A low rumble started in my chest before I could stop it. A warning.
Jagger’s eyes widened, and he took a step back on his skates. "Whoa. Chill, Alpha. I'm just saying."
"Don't talk about her," I snapped. The command laced through my voice, heavy and compulsive.
I didn't know why I cared. I didn't give a shit about humans. They were breakable. Boring. And my father had drilled it into me since I was a pup: Humans are a liability. Mixing bloodlines leads to weakness. Or worse.
"Fine, fine," Jagger held up his gloved hands. "I'm hitting the showers. You coming?"
"One more lap."
Jagger shook his head and skated off. I watched him go, the solitude wrapping around me again.
I pushed off, building speed. The wind whipped against my face, cooling the burning heat that always simmered just beneath my skin. I needed the exhaustion. I needed to push my body until it was too tired to want, too tired to need.
I rounded the net, gaining speed for a suicide sprint.
My skate hit a rut in the ice.
It shouldn't have happened. I was the best skater in the conference. But my mind was drifting, thinking about the scent Jagger had described. Sugar cookies and rain.
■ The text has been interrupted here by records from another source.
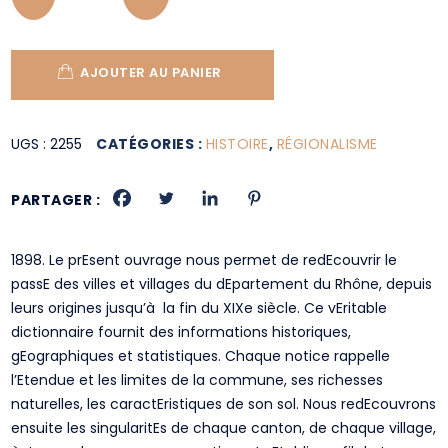
AJOUTER AU PANIER
UGS :
2255
CATÉGORIES :
HISTOIRE
,
RÉGIONALISME
PARTAGER :
1898. Le prEsent ouvrage nous permet de redEcouvrir le
passE des villes et villages du dEpartement du Rhône, depuis
leurs origines jusqu’à la fin du XIXe siècle. Ce vEritable
dictionnaire fournit des informations historiques,
gEographiques et statistiques. Chaque notice rappelle
l’Etendue et les limites de la commune, ses richesses
naturelles, les caractEristiques de son sol. Nous redEcouvrons
ensuite les singularitEs de chaque canton, de chaque village,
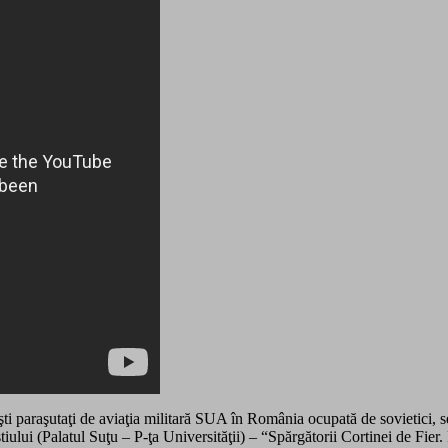
şti paraşutaţi de aviaţia militară SUA în România ocupată de sovietici,
ştiului (Palatul Suţu – P-ţa Universităţii) – “Spărgătorii Cortinei de F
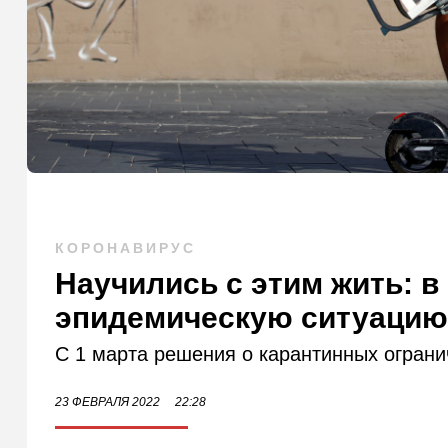
КОРОНАВИРУС
Научились с этим жить: 
эпидемическую ситуаци
С 1 марта решения о карантинных ограни
23 ФЕВРАЛЯ 2022
22:28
My ankle twisted. I corrected too late. I went down hard, sliding across the ice, my momentum carrying me into the boards.
CRACK.
My stick shattered. But worse, the blade of my left skate caught the exposed metal of the gate latch that hadn't been closed properly.
I felt the slice before the pain. Cold, sharp, deep.
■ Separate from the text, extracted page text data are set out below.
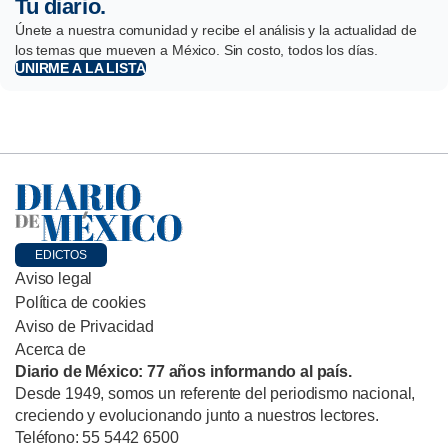
Tu diario.
Únete a nuestra comunidad y recibe el análisis y la actualidad de
los temas que mueven a México. Sin costo, todos los días.
UNIRME A LA LISTA
EDICTOS
Aviso legal
Política de cookies
Aviso de Privacidad
Acerca de
Diario de México: 77 años informando al país.
Desde 1949, somos un referente del periodismo nacional,
creciendo y evolucionando junto a nuestros lectores.
Teléfono: 55 5442 6500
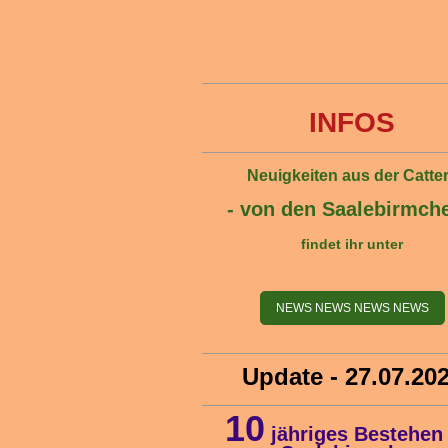
INFOS
Neuigkeiten aus der Catte
- von den Saalebirmche
findet ihr unter
NEWS NEWS NEWS NEWS
Update - 27.07.20
10
jähriges Bestehen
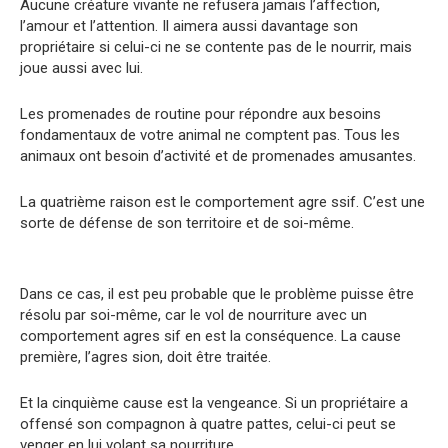
Aucune créature vivante ne refusera jamais l’affection,
l’amour et l’attention. Il aimera aussi davantage son
propriétaire si celui-ci ne se contente pas de le nourrir, mais
joue aussi avec lui.
Les promenades de routine pour répondre aux besoins
fondamentaux de votre animal ne comptent pas. Tous les
animaux ont besoin d’activité et de promenades amusantes.
La quatrième raison est le comportement agre ssif. C’est une
sorte de défense de son territoire et de soi-même.
Dans ce cas, il est peu probable que le problème puisse être
résolu par soi-même, car le vol de nourriture avec un
comportement agres sif en est la conséquence. La cause
première, l’agres sion, doit être traitée.
Et la cinquième cause est la vengeance. Si un propriétaire a
offensé son compagnon à quatre pattes, celui-ci peut se
venger en lui volant sa nourriture.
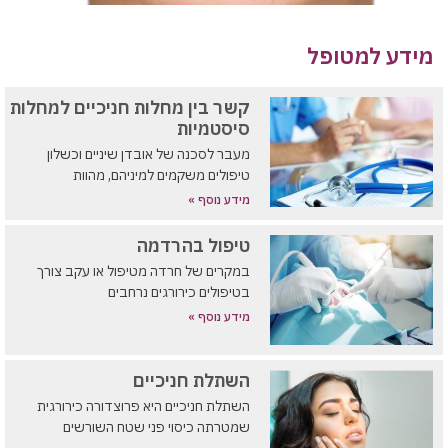
מידע למטופל
קשר בין מחלות חניכיים למחלות
סיסטמיות
מעבר לסכנה של אובדן שיניים וכשלון
טיפולים משקמים למיניהם, מהוות
מידע נוסף »
טיפול בהרדמה
במקרים של חרדה מטיפול או עקב צורך
בטיפולים כירורגים נרחבים
מידע נוסף »
השתלת חניכיים
השתלת חניכיים היא פרוצדורה כירורגית
שמטרתה כיסוי פני שטח השורשים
I hissed, rolling onto my back, clutching my thigh. The scent of copper filled the air instantly. My blood. Thick, dark, and potent.
"Fuck," I growled at the rafters.
I sat up, inspecting the damage. The hockey sock was torn. A gash, about four inches long, ran down my quad. It was bleeding sluggishly, but deep.
I could heal it. Shift into wolf form, let the accelerated metabolism knit the skin back together in an hour.